● Page images and extracted text:
====================

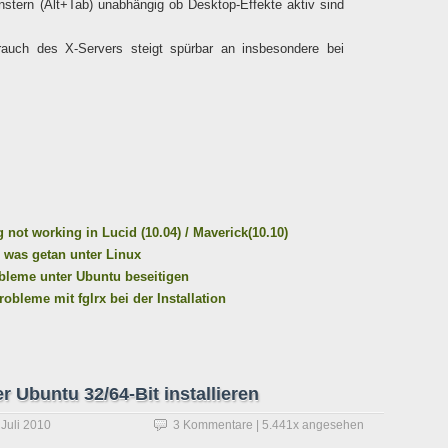
stern (Alt+Tab) unabhängig ob Desktop-Effekte aktiv sind
auch des X-Servers steigt spürbar an insbesondere bei
ng not working in Lucid (10.04) / Maverick(10.10)
h was getan unter Linux
robleme unter Ubuntu beseitigen
obleme mit fglrx bei der Installation
r Ubuntu 32/64-Bit installieren
 Juli 2010
3 Kommentare
| 5.441x angesehen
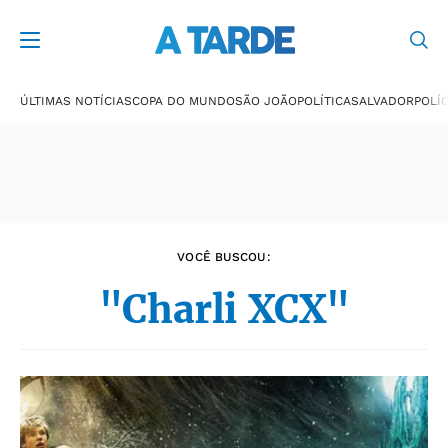
Últimas notícias
ÚLTIMAS NOTÍCIAS
COPA DO MUNDO
SÃO JOÃO
POLÍTICA
SALVADOR
POLÍC
VOCÊ BUSCOU:
"Charli XCX"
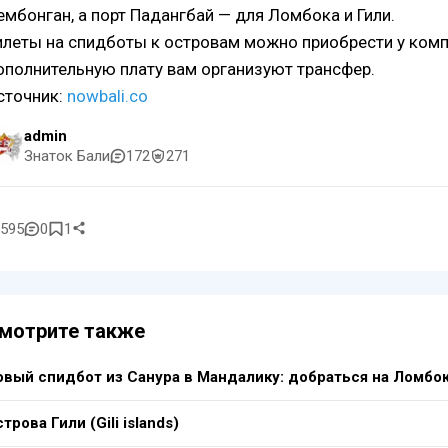
ембонган, а порт Падангбай — для Ломбока и Гили.
илеты на спидботы к островам можно приобрести у ком
ополнительную плату вам организуют трансфер.
сточник:
nowbali.co
admin
Знаток Бали
172
271
595
0
1
мотрите также
овый спидбот из Санура в Мандалику: добраться на Ломбо
трова Гили (Gili islands)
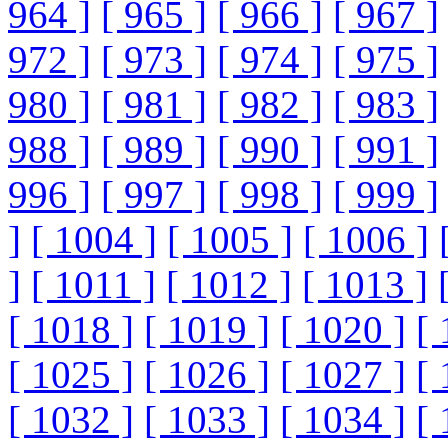
964 ]
[ 965 ]
[ 966 ]
[ 967 ]
972 ]
[ 973 ]
[ 974 ]
[ 975 ]
980 ]
[ 981 ]
[ 982 ]
[ 983 ]
988 ]
[ 989 ]
[ 990 ]
[ 991 ]
996 ]
[ 997 ]
[ 998 ]
[ 999 ]
]
[ 1004 ]
[ 1005 ]
[ 1006 ]
]
[ 1011 ]
[ 1012 ]
[ 1013 ]
[ 1018 ]
[ 1019 ]
[ 1020 ]
[ 
[ 1025 ]
[ 1026 ]
[ 1027 ]
[ 
[ 1032 ]
[ 1033 ]
[ 1034 ]
[ 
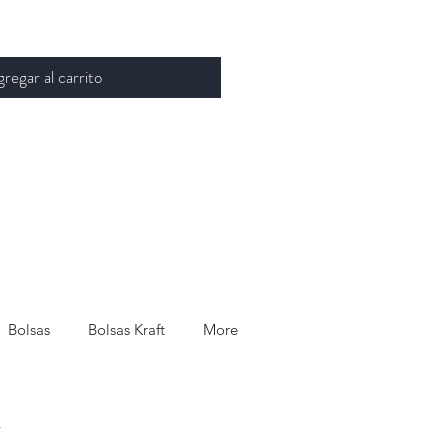
regar al carrito
Bolsas
Bolsas Kraft
More
.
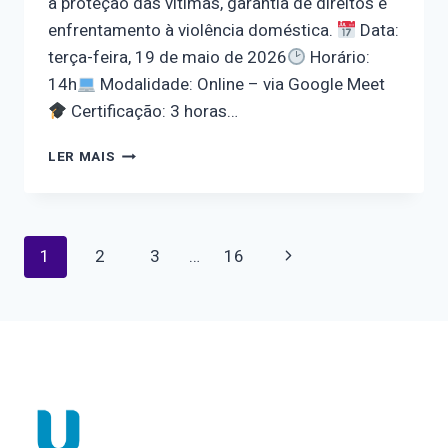
à proteção das vítimas, garantia de direitos e
enfrentamento à violência doméstica.
Data:
terça-feira, 19 de maio de 2026
Horário:
14h
Modalidade: Online – via Google Meet
Certificação: 3 horas…
MINI-
LER MAIS
CURSO
NO
SALÃO
UNIVERSITÁRIO
Navegação
Página
1
2
3
…
16
DA
UCPEL
Seguinte
“MEDIDAS
da
PROTETIVAS
E
Página
GARANTIA
DE
DIREITOS
NO
CONTEXTO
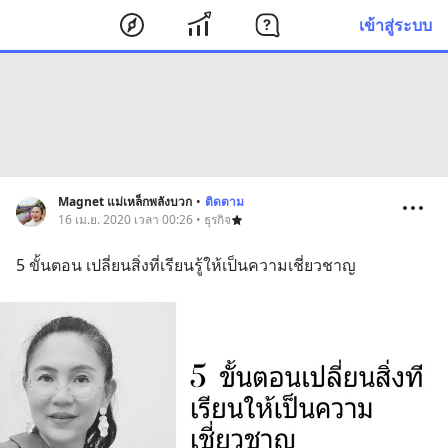
เข้าสู่ระบบ
Magnet แม่เหล็กพลังบวก
•
ติดตาม
16 เม.ย. 2020 เวลา 00:26 • ธุรกิจ
5 ขั้นตอน เปลี่ยนสิ่งที่เรียนรู้ให้เป็นความเชี่ยวชาญ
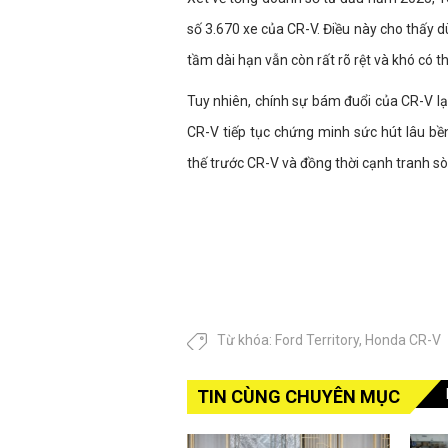
số 3.670 xe của CR-V. Điều này cho thấy 
tầm dài hạn vẫn còn rất rõ rệt và khó có t
Tuy nhiên, chính sự bám đuổi của CR-V l
CR-V tiếp tục chứng minh sức hút lâu bền,
thế trước CR-V và đồng thời cạnh tranh 
Từ khóa:
Ford Territory
,
Honda CR-V
TIN CÙNG CHUYÊN MỤC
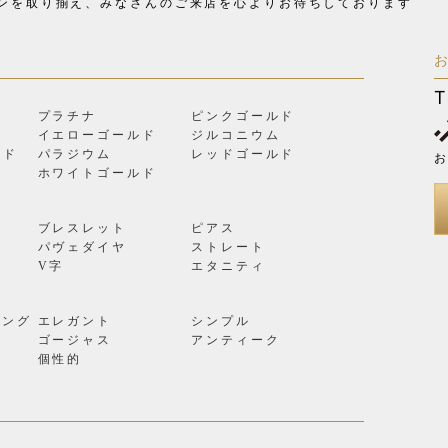
ンを取り揃え、
みなさんのご来店を心よりお待ちしております
T
プラチナ
ピンクゴールド
イエローゴールド
ジルコニウム
ルド
パラジウム
レッドゴールド
お
ン
ホワイトゴールド
ブレスレット
ピアス
パヴェダイヤ
ストレート
V字
エタニティ
リング
エレガント
シンプル
ゴージャス
アンティーク
個性的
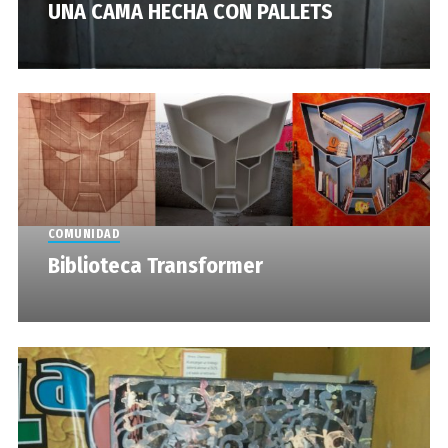
UNA CAMA HECHA CON PALLETS
COMUNIDAD
Biblioteca Transformer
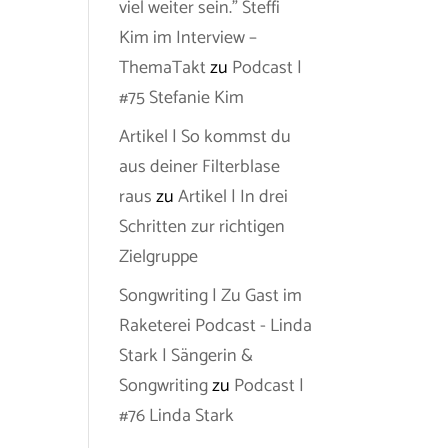
viel weiter sein.” Steffi
Kim im Interview –
ThemaTakt
zu
Podcast |
#75 Stefanie Kim
Artikel | So kommst du
aus deiner Filterblase
raus
zu
Artikel | In drei
Schritten zur richtigen
Zielgruppe
Songwriting | Zu Gast im
Raketerei Podcast - Linda
Stark | Sängerin &
Songwriting
zu
Podcast |
#76 Linda Stark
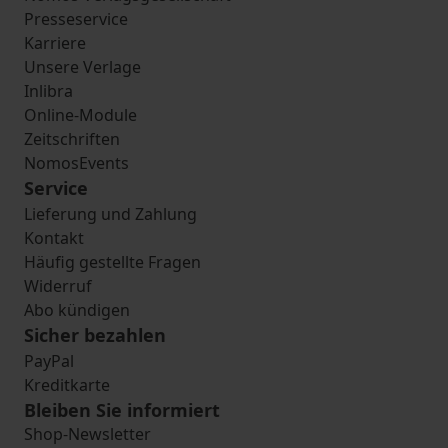
Presseservice
Karriere
Unsere Verlage
Inlibra
Online-Module
Zeitschriften
NomosEvents
Service
Lieferung und Zahlung
Kontakt
Häufig gestellte Fragen
Widerruf
Abo kündigen
Sicher bezahlen
PayPal
Kreditkarte
Bleiben Sie informiert
Shop-Newsletter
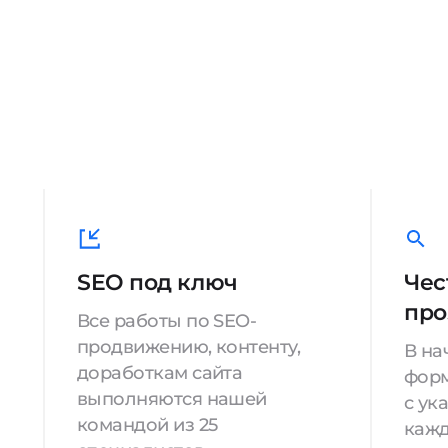
SEO под ключ
Чес
про
Все работы по SEO-
продвижению, контенту,
В на
доработкам сайта
форм
выполняются нашей
с ук
командой из 25
кажд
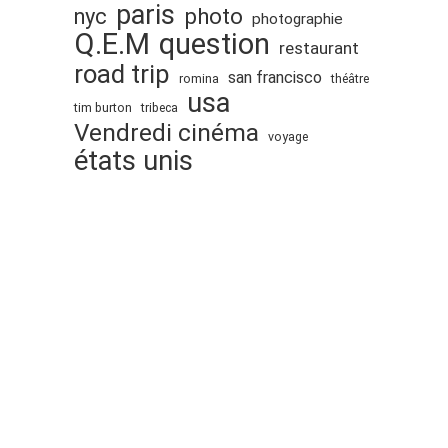
paris
nyc
photo
photographie
Q.E.M
question
restaurant
road trip
san francisco
romina
théâtre
usa
tim burton
tribeca
Vendredi cinéma
voyage
états unis
Proudly powered by WordPress
.
Theme: DW Minion by
DesignWall
. © 2008-
2026
Sottolestelle.fr
. All Rights Reserved.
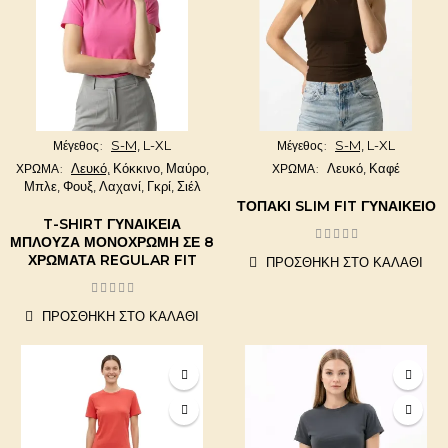
S-M,
L-XL
S-M,
L-XL
Μέγεθος
Μέγεθος
Λευκό,
Κόκκινο,
Μαύρο,
Λευκό,
Καφέ
ΧΡΩΜΑ
ΧΡΩΜΑ
Μπλε,
Φουξ,
Λαχανί,
Γκρί,
Σιέλ
ΤΟΠΆΚΙ SLIM FIT ΓΥΝΑΙΚΕΊΟ
T-SHIRT ΓΥΝΑΙΚΕΊΑ
ΜΠΛΟΎΖΑ ΜΟΝΌΧΡΩΜΗ ΣΕ 8
ΧΡΏΜΑΤΑ REGULAR FIT
ΠΡΟΣΘΉΚΗ ΣΤΟ ΚΑΛΆΘΙ
ΠΡΟΣΘΉΚΗ ΣΤΟ ΚΑΛΆΘΙ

====================

● TASK: Your answer must be every line from the entries that contains the string "Songwriting", copied as it stands.

● RESPONSE BELOW:
Songwriting | Zu Gast im
Songwriting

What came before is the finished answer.